• Available data:
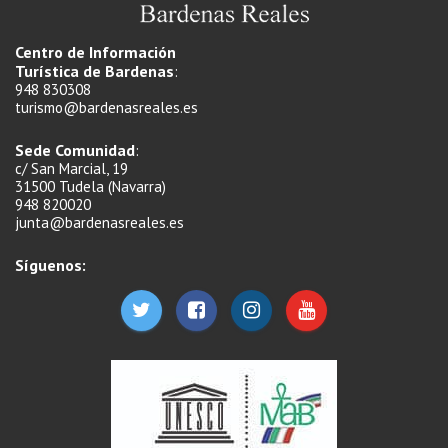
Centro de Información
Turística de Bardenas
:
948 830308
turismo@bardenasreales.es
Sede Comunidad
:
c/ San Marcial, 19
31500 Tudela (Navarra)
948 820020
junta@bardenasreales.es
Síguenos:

• The problem: Please restate the whole listing exactly, without any of its pictures.

• Solution to this task:
Centro de Información
Turística de Bardenas
:
948 830308
turismo@bardenasreales.es
Sede Comunidad
:
c/ San Marcial, 19
31500 Tudela (Navarra)
948 820020
junta@bardenasreales.es
Síguenos:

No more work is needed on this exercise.